The December increase in wages followed a 2.5 percent advance the prior month. The improvement may have, in part, reflected the unwinding of a calendar quirk that muffled the November tally. Since the 15th of the month fell within the employment survey week, increases in bi-monthly pay are more likely to have been captured.
Even so, year-over-year hourly earnings have accelerated in three of the past four months, and wages were up 0.4 percent from November, matching the fastest pace since last January.

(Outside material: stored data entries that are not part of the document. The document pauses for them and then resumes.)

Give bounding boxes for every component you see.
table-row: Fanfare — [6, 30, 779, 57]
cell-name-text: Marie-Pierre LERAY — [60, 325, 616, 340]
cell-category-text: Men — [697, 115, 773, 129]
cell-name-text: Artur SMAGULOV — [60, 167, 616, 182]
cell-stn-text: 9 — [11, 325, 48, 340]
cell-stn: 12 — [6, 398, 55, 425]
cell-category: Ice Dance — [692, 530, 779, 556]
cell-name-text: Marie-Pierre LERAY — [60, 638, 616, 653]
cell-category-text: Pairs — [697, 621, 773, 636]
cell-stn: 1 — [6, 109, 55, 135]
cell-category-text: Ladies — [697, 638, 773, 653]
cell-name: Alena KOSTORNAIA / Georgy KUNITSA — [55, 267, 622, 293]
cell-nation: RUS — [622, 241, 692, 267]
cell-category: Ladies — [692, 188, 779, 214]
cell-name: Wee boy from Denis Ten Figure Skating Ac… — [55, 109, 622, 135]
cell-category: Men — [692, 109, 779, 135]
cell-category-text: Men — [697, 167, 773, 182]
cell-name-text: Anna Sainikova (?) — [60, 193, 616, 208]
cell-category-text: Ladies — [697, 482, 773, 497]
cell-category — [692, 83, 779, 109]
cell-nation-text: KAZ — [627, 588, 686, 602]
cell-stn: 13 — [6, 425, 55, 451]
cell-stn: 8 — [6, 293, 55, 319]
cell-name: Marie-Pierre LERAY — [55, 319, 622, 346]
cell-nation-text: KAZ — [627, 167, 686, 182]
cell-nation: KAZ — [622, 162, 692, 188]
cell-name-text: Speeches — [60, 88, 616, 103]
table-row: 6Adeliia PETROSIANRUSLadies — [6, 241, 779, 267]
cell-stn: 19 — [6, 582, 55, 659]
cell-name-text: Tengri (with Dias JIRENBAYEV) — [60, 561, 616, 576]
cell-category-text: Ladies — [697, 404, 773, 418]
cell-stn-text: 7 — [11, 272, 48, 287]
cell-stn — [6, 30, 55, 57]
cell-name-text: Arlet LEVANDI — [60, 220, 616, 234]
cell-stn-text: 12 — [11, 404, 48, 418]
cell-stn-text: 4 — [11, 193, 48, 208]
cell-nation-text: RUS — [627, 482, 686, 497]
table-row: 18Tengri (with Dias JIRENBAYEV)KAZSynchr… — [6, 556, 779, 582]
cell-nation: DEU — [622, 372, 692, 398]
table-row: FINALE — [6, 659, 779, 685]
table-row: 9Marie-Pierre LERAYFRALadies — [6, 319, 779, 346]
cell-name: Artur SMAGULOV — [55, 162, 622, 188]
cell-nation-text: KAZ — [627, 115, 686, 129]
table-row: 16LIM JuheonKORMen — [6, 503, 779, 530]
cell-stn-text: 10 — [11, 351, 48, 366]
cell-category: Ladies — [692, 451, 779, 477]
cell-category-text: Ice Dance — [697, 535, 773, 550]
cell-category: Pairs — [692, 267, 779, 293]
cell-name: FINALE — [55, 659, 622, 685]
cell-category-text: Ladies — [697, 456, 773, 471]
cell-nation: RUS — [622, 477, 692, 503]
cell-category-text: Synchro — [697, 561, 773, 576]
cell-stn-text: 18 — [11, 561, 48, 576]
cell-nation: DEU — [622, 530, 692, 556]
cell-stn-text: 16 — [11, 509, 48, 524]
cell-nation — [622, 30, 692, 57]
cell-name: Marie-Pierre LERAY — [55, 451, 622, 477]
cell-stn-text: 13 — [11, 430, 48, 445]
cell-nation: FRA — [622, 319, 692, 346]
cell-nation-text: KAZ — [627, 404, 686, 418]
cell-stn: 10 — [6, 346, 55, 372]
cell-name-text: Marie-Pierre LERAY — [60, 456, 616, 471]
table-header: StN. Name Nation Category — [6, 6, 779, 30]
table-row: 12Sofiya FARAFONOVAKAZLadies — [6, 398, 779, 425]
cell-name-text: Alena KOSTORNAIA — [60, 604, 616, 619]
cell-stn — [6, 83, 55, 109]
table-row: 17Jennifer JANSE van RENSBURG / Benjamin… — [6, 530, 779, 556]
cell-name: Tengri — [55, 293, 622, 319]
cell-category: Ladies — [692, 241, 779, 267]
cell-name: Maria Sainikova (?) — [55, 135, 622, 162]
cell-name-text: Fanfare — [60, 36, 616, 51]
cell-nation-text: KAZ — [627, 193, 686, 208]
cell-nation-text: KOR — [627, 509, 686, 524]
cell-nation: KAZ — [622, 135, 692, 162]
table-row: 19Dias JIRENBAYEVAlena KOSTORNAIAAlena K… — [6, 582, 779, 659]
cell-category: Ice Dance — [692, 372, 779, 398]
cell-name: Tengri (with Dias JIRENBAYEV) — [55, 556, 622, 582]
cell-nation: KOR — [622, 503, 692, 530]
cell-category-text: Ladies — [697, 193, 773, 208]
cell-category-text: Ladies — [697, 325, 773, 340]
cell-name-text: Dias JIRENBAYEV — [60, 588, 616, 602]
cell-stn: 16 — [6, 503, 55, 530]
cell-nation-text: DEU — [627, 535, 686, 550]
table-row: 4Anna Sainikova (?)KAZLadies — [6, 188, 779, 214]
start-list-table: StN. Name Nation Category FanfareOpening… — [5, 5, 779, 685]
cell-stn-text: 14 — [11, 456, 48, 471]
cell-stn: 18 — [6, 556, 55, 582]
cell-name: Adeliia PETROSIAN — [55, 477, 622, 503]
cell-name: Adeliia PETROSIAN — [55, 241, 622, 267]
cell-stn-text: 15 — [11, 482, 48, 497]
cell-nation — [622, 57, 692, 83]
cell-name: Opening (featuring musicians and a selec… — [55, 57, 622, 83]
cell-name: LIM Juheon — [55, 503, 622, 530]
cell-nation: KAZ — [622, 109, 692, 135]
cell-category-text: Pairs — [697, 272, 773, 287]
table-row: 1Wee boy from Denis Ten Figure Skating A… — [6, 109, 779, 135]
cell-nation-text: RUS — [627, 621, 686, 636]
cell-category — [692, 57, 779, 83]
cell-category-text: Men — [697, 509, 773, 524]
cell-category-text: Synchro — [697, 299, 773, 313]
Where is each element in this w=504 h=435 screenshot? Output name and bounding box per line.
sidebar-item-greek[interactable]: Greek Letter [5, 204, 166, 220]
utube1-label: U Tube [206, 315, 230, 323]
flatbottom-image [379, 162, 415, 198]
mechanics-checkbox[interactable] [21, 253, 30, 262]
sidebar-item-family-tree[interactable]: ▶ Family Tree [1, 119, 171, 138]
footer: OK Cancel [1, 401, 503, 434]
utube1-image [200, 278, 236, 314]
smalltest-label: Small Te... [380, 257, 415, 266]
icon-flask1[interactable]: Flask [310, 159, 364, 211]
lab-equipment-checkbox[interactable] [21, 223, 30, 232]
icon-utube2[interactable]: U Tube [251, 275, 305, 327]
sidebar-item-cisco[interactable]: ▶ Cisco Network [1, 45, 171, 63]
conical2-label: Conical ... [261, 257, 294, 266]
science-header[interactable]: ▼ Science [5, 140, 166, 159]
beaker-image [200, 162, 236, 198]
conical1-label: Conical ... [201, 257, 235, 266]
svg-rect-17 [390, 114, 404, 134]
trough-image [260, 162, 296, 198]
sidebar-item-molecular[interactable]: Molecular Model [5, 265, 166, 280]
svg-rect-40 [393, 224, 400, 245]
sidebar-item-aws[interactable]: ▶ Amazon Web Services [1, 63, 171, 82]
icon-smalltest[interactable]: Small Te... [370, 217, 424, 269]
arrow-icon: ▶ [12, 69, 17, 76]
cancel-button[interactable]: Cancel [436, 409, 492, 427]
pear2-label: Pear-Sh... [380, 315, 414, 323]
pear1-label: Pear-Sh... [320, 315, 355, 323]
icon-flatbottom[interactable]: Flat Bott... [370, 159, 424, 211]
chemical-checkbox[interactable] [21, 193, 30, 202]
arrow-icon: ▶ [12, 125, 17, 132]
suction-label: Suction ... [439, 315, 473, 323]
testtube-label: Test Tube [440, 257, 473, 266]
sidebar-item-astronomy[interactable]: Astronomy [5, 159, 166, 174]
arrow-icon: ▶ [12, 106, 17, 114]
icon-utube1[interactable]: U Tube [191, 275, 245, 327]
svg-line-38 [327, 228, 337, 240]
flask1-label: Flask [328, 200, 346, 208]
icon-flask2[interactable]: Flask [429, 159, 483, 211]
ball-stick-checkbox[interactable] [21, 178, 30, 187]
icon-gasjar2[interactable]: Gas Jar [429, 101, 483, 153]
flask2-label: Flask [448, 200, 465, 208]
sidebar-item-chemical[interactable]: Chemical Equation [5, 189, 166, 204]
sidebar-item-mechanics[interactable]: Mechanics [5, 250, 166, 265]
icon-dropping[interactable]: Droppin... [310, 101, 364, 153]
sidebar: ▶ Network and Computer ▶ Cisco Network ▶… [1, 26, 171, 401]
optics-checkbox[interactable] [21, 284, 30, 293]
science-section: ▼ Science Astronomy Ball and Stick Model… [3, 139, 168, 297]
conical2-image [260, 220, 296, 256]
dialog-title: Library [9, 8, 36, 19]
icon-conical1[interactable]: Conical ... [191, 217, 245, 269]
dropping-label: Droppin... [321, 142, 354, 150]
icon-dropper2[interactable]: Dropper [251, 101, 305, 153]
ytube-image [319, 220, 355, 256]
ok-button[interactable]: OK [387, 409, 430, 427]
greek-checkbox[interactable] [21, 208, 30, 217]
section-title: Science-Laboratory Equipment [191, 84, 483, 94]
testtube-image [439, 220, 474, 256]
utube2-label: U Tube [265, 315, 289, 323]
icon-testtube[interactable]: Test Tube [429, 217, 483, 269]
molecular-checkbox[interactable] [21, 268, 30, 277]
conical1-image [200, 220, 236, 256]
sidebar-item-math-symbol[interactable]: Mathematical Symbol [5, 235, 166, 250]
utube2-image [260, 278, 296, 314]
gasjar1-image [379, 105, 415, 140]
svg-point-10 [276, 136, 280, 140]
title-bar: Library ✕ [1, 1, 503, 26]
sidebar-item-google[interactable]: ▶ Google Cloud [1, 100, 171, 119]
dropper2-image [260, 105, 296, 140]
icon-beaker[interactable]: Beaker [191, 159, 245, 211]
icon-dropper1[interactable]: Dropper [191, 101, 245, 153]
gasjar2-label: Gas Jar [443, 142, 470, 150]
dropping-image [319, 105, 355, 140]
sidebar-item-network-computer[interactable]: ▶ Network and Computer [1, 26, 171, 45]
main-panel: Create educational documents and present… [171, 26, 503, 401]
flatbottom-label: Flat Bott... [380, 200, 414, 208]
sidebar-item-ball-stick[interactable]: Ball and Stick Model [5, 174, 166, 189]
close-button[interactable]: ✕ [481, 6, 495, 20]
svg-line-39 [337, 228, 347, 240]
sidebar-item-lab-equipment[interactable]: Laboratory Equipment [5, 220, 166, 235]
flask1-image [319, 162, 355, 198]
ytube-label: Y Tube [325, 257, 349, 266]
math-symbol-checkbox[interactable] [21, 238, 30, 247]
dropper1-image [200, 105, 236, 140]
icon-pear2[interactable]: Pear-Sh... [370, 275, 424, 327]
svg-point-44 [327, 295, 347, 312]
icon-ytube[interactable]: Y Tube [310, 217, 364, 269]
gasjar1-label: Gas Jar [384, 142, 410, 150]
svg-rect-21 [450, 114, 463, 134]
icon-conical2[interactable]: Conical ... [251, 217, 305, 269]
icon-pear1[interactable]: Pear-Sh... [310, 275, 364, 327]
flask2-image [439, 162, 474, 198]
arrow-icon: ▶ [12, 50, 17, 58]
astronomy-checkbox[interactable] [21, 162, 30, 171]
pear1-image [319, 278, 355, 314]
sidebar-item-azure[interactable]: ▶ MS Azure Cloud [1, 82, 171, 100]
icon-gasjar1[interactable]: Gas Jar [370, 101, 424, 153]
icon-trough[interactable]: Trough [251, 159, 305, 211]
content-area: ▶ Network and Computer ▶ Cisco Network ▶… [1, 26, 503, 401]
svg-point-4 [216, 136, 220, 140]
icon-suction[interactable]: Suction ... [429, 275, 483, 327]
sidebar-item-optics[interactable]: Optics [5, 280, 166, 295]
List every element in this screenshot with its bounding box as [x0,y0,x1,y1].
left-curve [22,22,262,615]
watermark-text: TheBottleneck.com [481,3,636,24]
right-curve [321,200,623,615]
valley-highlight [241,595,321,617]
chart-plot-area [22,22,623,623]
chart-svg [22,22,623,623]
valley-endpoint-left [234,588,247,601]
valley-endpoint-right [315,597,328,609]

Among industries that posted the biggest hourly wage gains were mining and logging, rising 0.8 percent from the previous month, and retail, up 0.6 percent. Construction workers saw earnings increase 0.4 percent, as did Americans in leisure and hospitality.
Not everyone is getting excited just yet. Barclays Plc economists Rob Martin and Michael Gapen pointed out the more modest 2.5 percent year-over-year December gain in earnings for production and non-supervisory workers, which exclude managers.
“Although the solid wage numbers in December are welcome, this month’s data followed several months of relatively weak prints and do not change our view on wage growth,” Martin and Gapen said in a note. “We continue to expect modest wage gains over the next year, as we see little slack in labor markets and expect the unemployment rate to continue its long-term trend decline.”
The pickup in wages, sustained over time, would also feed into broader price pressures. That would be consistent with the view that inflation continues to move toward the goal of the Federal Reserve, which raised interest rates last month and expects to lift them three times this year.
The strong wage gain for 2016 “strengthens the position of policy makers that think the Fed needs to get on with its normalization of official rates,” Joe Carson, director of global economic research at AllianceBernstein LP, wrote in a note.
Potential fiscal stimulus from Congress and the new administration in 2017 “should raise expectations of more wage and price gains. In short, the Fed is falling behind the curve and even more so if fiscal stimulus is enacted soon,” he said.
Bloomberg’s Michelle Jamrisko and Patricia Laya contributed.